Und fast hätte er gewonnen: Die Initiative wurde von 46 Prozent der abstimmenden Schweizer Männer – Frauen hatten damals noch kein Stimmrecht –, bei einer Rekordstimmbeteiligung unterstützt.

Befürworter der Überfremdungsinitiative, über die vor 50 Jahren abgestimmt wurde.
Befürworter der Überfremdungsinitiative, über die vor 50 Jahren abgestimmt wurde.
Bild: Keystone

Der Sohn einer der reichsten Familien der Schweiz gefiel sich in seiner intellektuellen Art als Aristokrat, der für die Interessen des kleinen Mannes kämpfte. Sein Kampf galt den ausländischen und damals vor allem italienischen Arbeitern, die als billige Muskelmasse in grosser Anzahl in die Schweiz geholt wurden, aber als Menschen nie ankamen.

«Tschinggen» werden zu Sündenböcken

In diesen Jahren herrschte in der schweizerischen Öffentlichkeit ein raues Klima, dessen kalter Wind in eine Richtung blies: zu den «Tschinggen». Diese despektierliche Bezeichnung erhielten Italiener und Italienerinnen wegen des Spiels «Morra». Die Logik dieses Spiels will es, dass die Zahl «Fünf» häufig vorkommt. Im Dialekt der vielen jungen Männer aus Süditalien wird die Zahl nicht als «cinque», sondern abgekürzt als «cinq» – «tschingg» – ausgesprochen. Die Schweizer hielten es für ein Fluchwort und stigmatisierten damit eine ganze Minderheit.

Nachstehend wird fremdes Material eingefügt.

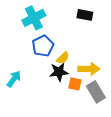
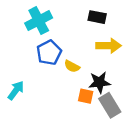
yellow semicircle: (63, 58) -> (72, 66), turned 72
yellow arrow: (89, 69) -> (109, 46), moved
black star: (59, 72) -> (99, 82), moved

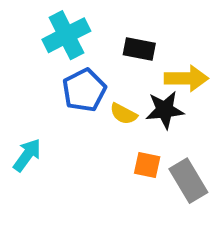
black rectangle: (97, 17) -> (139, 49), moved
black star: (99, 82) -> (165, 110), moved

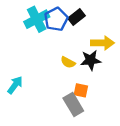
black rectangle: (139, 49) -> (77, 17), moved, turned -49
blue pentagon: (84, 90) -> (56, 19), moved
gray rectangle: (188, 181) -> (73, 104), moved

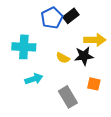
cyan cross: (37, 19) -> (24, 47), moved, turned 30
cyan arrow: (15, 85) -> (34, 79), moved, turned 36
orange square: (81, 90) -> (94, 84), moved

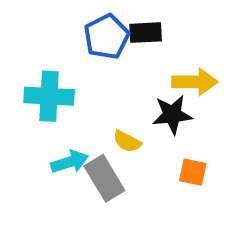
black rectangle: (71, 16) -> (146, 33), turned 35
yellow semicircle: (63, 58) -> (127, 141), moved
gray rectangle: (68, 97) -> (104, 178), moved

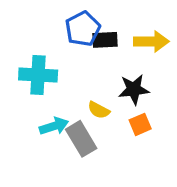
black rectangle: (146, 33) -> (105, 40), moved
yellow arrow: (195, 82) -> (151, 41), moved
orange square: (193, 172) -> (140, 124), moved, turned -35

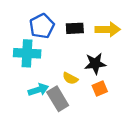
blue pentagon: (83, 29) -> (42, 26), moved

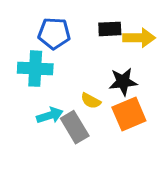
blue pentagon: (42, 26) -> (54, 33), turned 30
black rectangle: (75, 28) -> (110, 29), moved
orange square: (100, 89) -> (129, 114), size x1.6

James Schwarzenbach – hier ein Bild aus dem Jahr 1971 – trieb die Überfremdungsinitiative quasi im Alleingang voran.
James Schwarzenbach – hier ein Bild aus dem Jahr 1971 – trieb die Überfremdungsinitiative quasi im Alleingang voran.
Bild: Keystone/Photopress-Archiv

In den Augen von James Schwarzenbach und seiner Anhänger waren die Italiener für sinkende Löhne, Verschmutzung auf der Strasse und Sittenverfall verantwortlich. Mit ihrer Lebensart würden sie zudem die Strassen, Plätze und Bahnhofshallen überfüllen, die Töchter und Frauen der Schweizer Männer bezirzen und den Schweizern den Arbeitsplatz streitig machen. Nicht zuletzt waren sie für Schwarzenbach und Konsorte auch gefährliche Kommunisten.

Ziemlich viel Macht für Menschen, die in heruntergekommenen Arbeiterbaracken kaserniert wurden. Weit weg von den schillernden Stadtzentren, die sie in unzähligen Überstunden und zu einem miserablen Lohn aufgebaut hatten. In der geringen Freizeit, die ihnen blieb, wurden sie vor Restaurants und Ausgehlokalen mit Schildern, auf denen «Für Hunde und Italiener verboten» stand, begrüsst.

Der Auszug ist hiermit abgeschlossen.